▸ WHAT YOU HAVE TO DO: Below are some records; each one is to be set down again exactly.

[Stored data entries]
□ □ □

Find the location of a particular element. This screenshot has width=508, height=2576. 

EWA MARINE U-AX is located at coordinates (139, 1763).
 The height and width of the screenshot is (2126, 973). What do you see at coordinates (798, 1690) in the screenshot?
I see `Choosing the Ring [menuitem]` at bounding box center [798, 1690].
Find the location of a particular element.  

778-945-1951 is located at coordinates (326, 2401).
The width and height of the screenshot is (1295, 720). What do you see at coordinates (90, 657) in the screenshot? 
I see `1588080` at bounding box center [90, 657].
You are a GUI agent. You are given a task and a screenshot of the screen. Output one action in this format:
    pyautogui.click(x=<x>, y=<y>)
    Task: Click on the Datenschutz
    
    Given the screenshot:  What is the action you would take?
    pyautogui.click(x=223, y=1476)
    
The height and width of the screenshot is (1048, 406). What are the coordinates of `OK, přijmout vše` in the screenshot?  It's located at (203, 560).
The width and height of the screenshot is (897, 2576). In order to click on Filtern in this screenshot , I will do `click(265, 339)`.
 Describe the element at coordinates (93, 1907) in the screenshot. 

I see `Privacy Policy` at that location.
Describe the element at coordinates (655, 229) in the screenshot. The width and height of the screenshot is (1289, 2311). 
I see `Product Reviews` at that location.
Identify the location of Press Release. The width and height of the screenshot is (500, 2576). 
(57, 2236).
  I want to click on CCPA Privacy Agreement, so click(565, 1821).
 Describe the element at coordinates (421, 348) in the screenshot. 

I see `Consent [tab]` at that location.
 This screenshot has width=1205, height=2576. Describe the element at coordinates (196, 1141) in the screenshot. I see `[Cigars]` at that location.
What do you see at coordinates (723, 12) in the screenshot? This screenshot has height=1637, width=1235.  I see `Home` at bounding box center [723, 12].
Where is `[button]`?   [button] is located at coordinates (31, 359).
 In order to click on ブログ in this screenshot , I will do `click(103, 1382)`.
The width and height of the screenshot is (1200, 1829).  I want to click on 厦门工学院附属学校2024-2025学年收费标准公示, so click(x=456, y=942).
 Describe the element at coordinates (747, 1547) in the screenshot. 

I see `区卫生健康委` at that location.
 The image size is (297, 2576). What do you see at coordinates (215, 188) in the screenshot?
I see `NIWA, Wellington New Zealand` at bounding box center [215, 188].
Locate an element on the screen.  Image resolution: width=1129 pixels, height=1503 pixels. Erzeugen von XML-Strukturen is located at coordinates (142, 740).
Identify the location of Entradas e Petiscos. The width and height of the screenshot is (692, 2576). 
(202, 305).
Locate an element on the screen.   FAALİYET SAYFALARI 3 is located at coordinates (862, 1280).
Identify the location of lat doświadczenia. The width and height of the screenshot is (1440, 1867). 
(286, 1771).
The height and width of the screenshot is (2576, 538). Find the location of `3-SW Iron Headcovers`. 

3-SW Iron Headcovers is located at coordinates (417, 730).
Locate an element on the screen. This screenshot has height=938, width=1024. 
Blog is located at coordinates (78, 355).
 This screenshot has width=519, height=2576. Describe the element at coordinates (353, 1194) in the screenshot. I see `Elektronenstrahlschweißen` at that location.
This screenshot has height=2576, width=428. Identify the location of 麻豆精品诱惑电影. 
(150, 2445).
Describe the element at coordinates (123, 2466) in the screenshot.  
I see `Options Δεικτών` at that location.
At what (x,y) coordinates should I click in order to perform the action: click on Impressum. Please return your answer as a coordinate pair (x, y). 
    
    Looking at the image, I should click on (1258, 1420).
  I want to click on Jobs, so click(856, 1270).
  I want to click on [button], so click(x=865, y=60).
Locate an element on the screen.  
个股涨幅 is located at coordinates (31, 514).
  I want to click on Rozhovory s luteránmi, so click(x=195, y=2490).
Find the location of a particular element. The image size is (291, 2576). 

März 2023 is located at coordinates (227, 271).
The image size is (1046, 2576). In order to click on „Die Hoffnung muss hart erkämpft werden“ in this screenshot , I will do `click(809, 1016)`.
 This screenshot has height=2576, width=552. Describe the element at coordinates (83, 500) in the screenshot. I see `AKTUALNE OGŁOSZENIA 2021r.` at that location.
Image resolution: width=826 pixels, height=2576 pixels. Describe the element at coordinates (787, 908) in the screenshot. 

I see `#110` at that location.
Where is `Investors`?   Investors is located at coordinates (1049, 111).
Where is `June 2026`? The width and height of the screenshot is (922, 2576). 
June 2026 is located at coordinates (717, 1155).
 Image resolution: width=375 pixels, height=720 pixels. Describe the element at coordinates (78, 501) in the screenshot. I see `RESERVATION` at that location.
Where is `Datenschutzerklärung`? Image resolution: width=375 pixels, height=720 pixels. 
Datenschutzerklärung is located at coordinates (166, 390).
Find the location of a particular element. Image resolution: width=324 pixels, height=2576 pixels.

□ □ □

▸ EXERCISE RESPONSE:
Find the location of a particular element. This screenshot has width=508, height=2576. 

EWA MARINE U-AX is located at coordinates (139, 1763).
 The height and width of the screenshot is (2126, 973). What do you see at coordinates (798, 1690) in the screenshot?
I see `Choosing the Ring [menuitem]` at bounding box center [798, 1690].
Find the location of a particular element.  

778-945-1951 is located at coordinates (326, 2401).
The width and height of the screenshot is (1295, 720). What do you see at coordinates (90, 657) in the screenshot? 
I see `1588080` at bounding box center [90, 657].
You are a GUI agent. You are given a task and a screenshot of the screen. Output one action in this format:
    pyautogui.click(x=<x>, y=<y>)
    Task: Click on the Datenschutz
    
    Given the screenshot:  What is the action you would take?
    pyautogui.click(x=223, y=1476)
    
The height and width of the screenshot is (1048, 406). What are the coordinates of `OK, přijmout vše` in the screenshot?  It's located at (203, 560).
The width and height of the screenshot is (897, 2576). In order to click on Filtern in this screenshot , I will do `click(265, 339)`.
 Describe the element at coordinates (93, 1907) in the screenshot. 

I see `Privacy Policy` at that location.
Describe the element at coordinates (655, 229) in the screenshot. The width and height of the screenshot is (1289, 2311). 
I see `Product Reviews` at that location.
Identify the location of Press Release. The width and height of the screenshot is (500, 2576). 
(57, 2236).
  I want to click on CCPA Privacy Agreement, so click(565, 1821).
 Describe the element at coordinates (421, 348) in the screenshot. 

I see `Consent [tab]` at that location.
 This screenshot has width=1205, height=2576. Describe the element at coordinates (196, 1141) in the screenshot. I see `[Cigars]` at that location.
What do you see at coordinates (723, 12) in the screenshot? This screenshot has height=1637, width=1235.  I see `Home` at bounding box center [723, 12].
Where is `[button]`?   [button] is located at coordinates (31, 359).
 In order to click on ブログ in this screenshot , I will do `click(103, 1382)`.
The width and height of the screenshot is (1200, 1829).  I want to click on 厦门工学院附属学校2024-2025学年收费标准公示, so click(x=456, y=942).
 Describe the element at coordinates (747, 1547) in the screenshot. 

I see `区卫生健康委` at that location.
 The image size is (297, 2576). What do you see at coordinates (215, 188) in the screenshot?
I see `NIWA, Wellington New Zealand` at bounding box center [215, 188].
Locate an element on the screen.  Image resolution: width=1129 pixels, height=1503 pixels. Erzeugen von XML-Strukturen is located at coordinates (142, 740).
Identify the location of Entradas e Petiscos. The width and height of the screenshot is (692, 2576). 
(202, 305).
Locate an element on the screen.   FAALİYET SAYFALARI 3 is located at coordinates (862, 1280).
Identify the location of lat doświadczenia. The width and height of the screenshot is (1440, 1867). 
(286, 1771).
The height and width of the screenshot is (2576, 538). Find the location of `3-SW Iron Headcovers`. 

3-SW Iron Headcovers is located at coordinates (417, 730).
Locate an element on the screen. This screenshot has height=938, width=1024. 
Blog is located at coordinates (78, 355).
 This screenshot has width=519, height=2576. Describe the element at coordinates (353, 1194) in the screenshot. I see `Elektronenstrahlschweißen` at that location.
This screenshot has height=2576, width=428. Identify the location of 麻豆精品诱惑电影. 
(150, 2445).
Describe the element at coordinates (123, 2466) in the screenshot.  
I see `Options Δεικτών` at that location.
At what (x,y) coordinates should I click in order to perform the action: click on Impressum. Please return your answer as a coordinate pair (x, y). 
    
    Looking at the image, I should click on (1258, 1420).
  I want to click on Jobs, so click(856, 1270).
  I want to click on [button], so click(x=865, y=60).
Locate an element on the screen.  
个股涨幅 is located at coordinates (31, 514).
  I want to click on Rozhovory s luteránmi, so click(x=195, y=2490).
Find the location of a particular element. The image size is (291, 2576). 

März 2023 is located at coordinates (227, 271).
The image size is (1046, 2576). In order to click on „Die Hoffnung muss hart erkämpft werden“ in this screenshot , I will do `click(809, 1016)`.
 This screenshot has height=2576, width=552. Describe the element at coordinates (83, 500) in the screenshot. I see `AKTUALNE OGŁOSZENIA 2021r.` at that location.
Image resolution: width=826 pixels, height=2576 pixels. Describe the element at coordinates (787, 908) in the screenshot. 

I see `#110` at that location.
Where is `Investors`?   Investors is located at coordinates (1049, 111).
Where is `June 2026`? The width and height of the screenshot is (922, 2576). 
June 2026 is located at coordinates (717, 1155).
 Image resolution: width=375 pixels, height=720 pixels. Describe the element at coordinates (78, 501) in the screenshot. I see `RESERVATION` at that location.
Where is `Datenschutzerklärung`? Image resolution: width=375 pixels, height=720 pixels. 
Datenschutzerklärung is located at coordinates (166, 390).
Find the location of a particular element. Image resolution: width=324 pixels, height=2576 pixels.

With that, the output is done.